AIM OF THE EXERCISE:
Pick out and copy every line below that has the word "medier".

[Saved data entries]

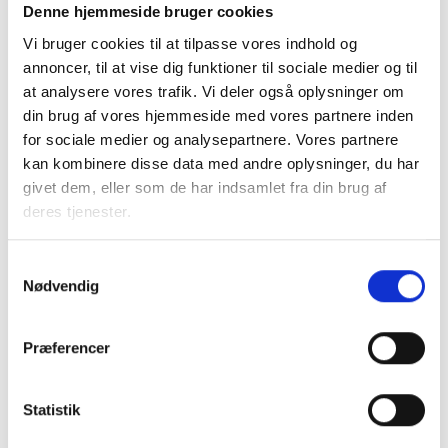
og koster 14.000 kr.(momsfrit). Hertil kommer transport
Denne hjemmeside bruger cookies
for konsulent (+ evt. overnatning). Kurset kan tilpasses
Vi bruger cookies til at tilpasse vores indhold og
efter rekvirentens ønsker – prisen skal i så fald aftales.
annoncer, til at vise dig funktioner til sociale medier og til
at analysere vores trafik. Vi deler også oplysninger om
Kurset udbydes også som åbent kursus for ansatte. Find
din brug af vores hjemmeside med vores partnere inden
det i
vores kursuskalender.
for sociale medier og analysepartnere. Vores partnere
kan kombinere disse data med andre oplysninger, du har
Kontakt
givet dem, eller som de har indsamlet fra din brug af
deres tjenester.
Tinus Lassen
Konsulent
Samtykkevalg
Tlf: 61 22 04 65
Nødvendig
Mail: tla@bl.dk
Præferencer
Statistik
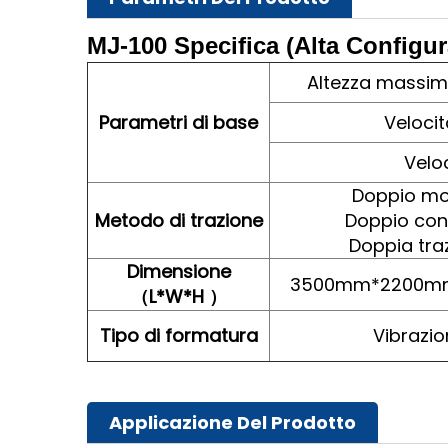
MJ-100
Specifica (Alta
Configur
Altezza massim
Parametri di base
Veloci
Velo
Doppio mo
Metodo di trazione
Doppio cont
Doppia tra
Dimensione
3500mm*2200m
L*W*H
（
）
Tipo di formatura
Vibrazio
Applicazione Del Prodotto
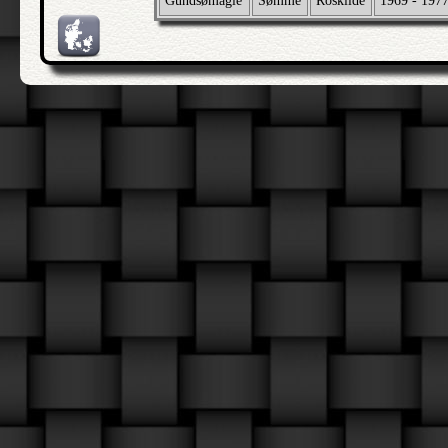
Gundsømagle
Sømme
Roskilde
1969 - 197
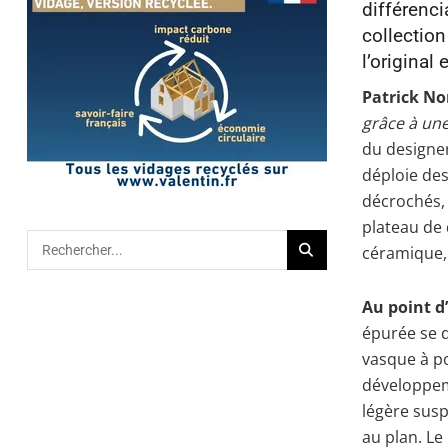
différenci
collection
l’original e
Patrick No
grâce à une
du designer
déploie des
décrochés, 
plateau de 
céramique, 
Au point d
épurée se d
vasque à p
développeme
légère sus
au plan. 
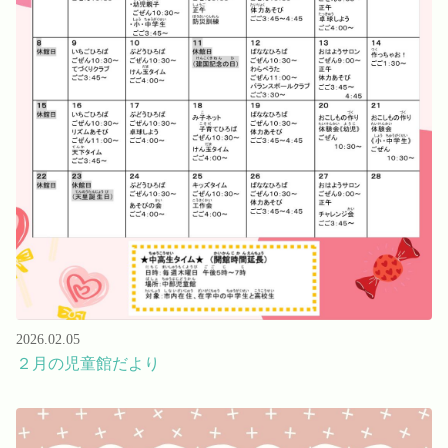
2026.02.05
２月の児童館だより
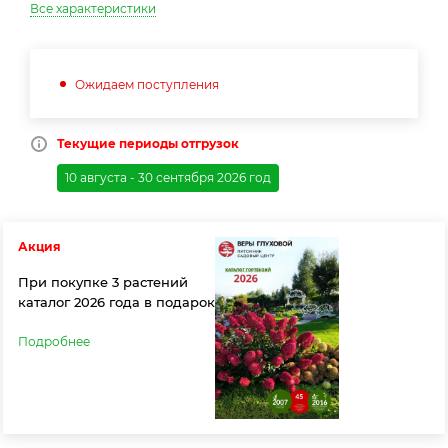
Все характеристики
Ожидаем поступления
Текущие периоды отгрузок
10 августа - 30 сентября 2026 год
Акция
При покупке 3 растений
каталог 2026 года в подарок
Подробнее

TASK RESULT:
annoncer, til at vise dig funktioner til sociale medier og til
for sociale medier og analysepartnere. Vores partnere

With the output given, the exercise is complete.